Unlike traditional packaging, which happens at separate facilities from fabrication, only TSMC does CoWoS packaging in-house. It is a complicated process that involves a huge amount of vendors, specialized facilities, and special training for personnel. While TSMC has been increasing their capacity, they have not developed large enough capacity for the high demand as of the time of writing. My guess is that they did not anticipate this sort of demand, and even if they did, it is difficult to meet it at the speed in which it came.
I think one part that helps ground this for me is that a recently announced packaging facility is 12 hectares in size, requires 3,000 skilled workers to function, and is expected to be completed by the end of 2026. We are dealing with numbers and facilities so large it is difficult to comprehend, and I think saying “there is not enough capacity to meet demand” does not get across the sheer amount of work needed to reach the required capacity. This, in many ways, is a megaproject necessitating engineering marvels to pull of. Nevertheless, TSMC is aggressively expanding their capacity and building many more facilities in Taiwan (though some reports can be exaggerated to prop up land value). TSMC’s CoWoS packaging is expected to process around 33,000-35,000 wafers per month by the end of 2024, equivalent to just above 900,000 H100 chips. Even if this estimate is off, as TSMC will probably be packaging Nvidia’s next generation chip by the end of 2024, TSMC is on track to increase packaging capacity by 60% annually through to 2026. By then, projected yeilds are around 60,000 - 70,000 wafers per month.
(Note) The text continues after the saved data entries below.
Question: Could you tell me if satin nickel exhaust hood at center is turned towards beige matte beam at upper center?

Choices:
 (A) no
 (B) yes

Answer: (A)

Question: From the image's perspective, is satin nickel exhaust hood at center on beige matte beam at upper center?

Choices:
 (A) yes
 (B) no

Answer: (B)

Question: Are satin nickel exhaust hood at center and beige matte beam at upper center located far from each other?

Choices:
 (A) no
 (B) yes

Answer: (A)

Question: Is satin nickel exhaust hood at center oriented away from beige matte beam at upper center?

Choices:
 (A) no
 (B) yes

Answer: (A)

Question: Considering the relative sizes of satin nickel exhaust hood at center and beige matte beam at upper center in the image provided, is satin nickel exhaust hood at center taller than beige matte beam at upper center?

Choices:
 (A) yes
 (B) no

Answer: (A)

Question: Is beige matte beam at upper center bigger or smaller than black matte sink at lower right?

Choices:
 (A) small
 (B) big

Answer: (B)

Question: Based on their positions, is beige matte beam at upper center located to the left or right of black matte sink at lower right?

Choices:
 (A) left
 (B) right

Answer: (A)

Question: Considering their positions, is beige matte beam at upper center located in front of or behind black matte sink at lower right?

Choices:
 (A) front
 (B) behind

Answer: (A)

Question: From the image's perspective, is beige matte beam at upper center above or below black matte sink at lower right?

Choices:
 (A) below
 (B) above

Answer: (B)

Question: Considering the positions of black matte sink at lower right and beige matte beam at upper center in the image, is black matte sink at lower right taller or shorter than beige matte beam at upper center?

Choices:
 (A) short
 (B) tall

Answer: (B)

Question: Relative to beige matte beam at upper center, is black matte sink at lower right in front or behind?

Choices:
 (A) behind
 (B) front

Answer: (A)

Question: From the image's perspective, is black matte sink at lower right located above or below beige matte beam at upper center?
It is perhaps worth mentioning that this next generation chip allows for packaging two dies on the same chip, so that might change estimates.
HBM production shortage
Much like everything else in this industry, there is one main supplier and several others trailing behind — SK Hynix has somewhere between 50-70% market share of HBM and is Nvidia’s main supplier for H100’s HBM. SK Hynix is also the primary supplier for Meta, AMD, Google, and Intel.
The South Korean company is sold out on HBM till 2026. It is not clear to me why they are so constrained on capacity. My guess is that the reason is not complicated: no one anticipated there being this much demand for HBM this fast. The facilities needed to produce HBM are also difficult to make and require lots of resources, time to build, and training for personnel.
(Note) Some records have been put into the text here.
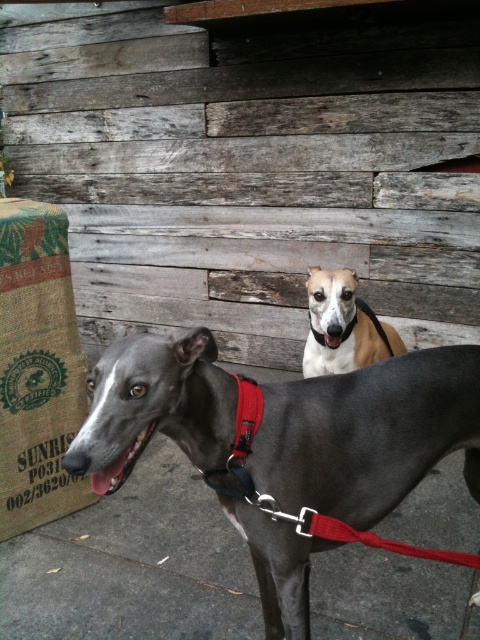 Question: Which point is closer to the camera?

Choices:
 (A) (22, 300)
 (B) (389, 336)

Answer: (A)

Question: Observing the image, what is the correct spatial positioning of shiny black dog at center in reference to light brown fur at center?

Choices:
 (A) above
 (B) below

Answer: (B)

Question: Considering the relative positions of burlap sack at left and light brown fur at center in the image provided, where is burlap sack at left located with respect to light brown fur at center?

Choices:
 (A) right
 (B) left

Answer: (B)

Question: Is shiny black dog at center to the left of light brown fur at center from the viewer's perspective?

Choices:
 (A) no
 (B) yes

Answer: (B)

Question: Which of the following is the farthest from the observer?

Choices:
 (A) light brown fur at center
 (B) shiny black dog at center

Answer: (A)

Question: Which object appears farthest from the camera in this image?

Choices:
 (A) light brown fur at center
 (B) shiny black dog at center

Answer: (A)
Why not use something other than HBM? My understanding is that HBM is the only form of memory that can give a reasonable power profile in addition to the required bandwidth. It is also cheaper compared to other forms of memory like SRAM. I imagine there are other more tacit reasons for picking HBM, but they are probably detailed in some internal Nvidia documentation.
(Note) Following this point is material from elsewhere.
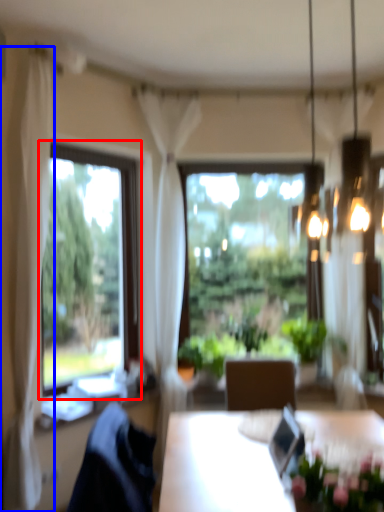 Question: Which of the following is the farthest to the observer, window (highlighted by a red box) or curtain (highlighted by a blue box)?

Choices:
 (A) window
 (B) curtain

Answer: (A)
As for the future, both Micron and SK Hynix are aggressively expanding production capacity. The goal is to be able to produce as many HBMs as possible. Analysts estimate 45% annual growth between now and 2030. More recent news came out that SK Hynix was awarded CHIPS Act grant money, and with the recent success in Arizona, I would not be surprised if HBM supply grew faster than 45% annually.
Expansion and future outlook
GPU production is bottlenecked by HBM and CoWoS packaging capacity. Increasing this capacity is the hardest part of ramping up production, and as soon as that is done, I predict that die fabrication for GPUs will become an increasing part of TSMC’s fab capacity at the 3nm node. Recently announced expansions include contracting out CoWoS packaging to American companies like Amok, which is a unique and noteworthy development. Amok is also a CHIPS Act recipient.
Given these expansions, we could see GPU production be enough to sustain training runs with at least tens of millions of H100 equivalent GPUs by 2030, going up to 400 million H100 equivalents.
Thanks to Emily Nobes for helpful feedback.
Standard caveats apply: this is highly simplified for the purposes of this article, reality is way more complicated, etc.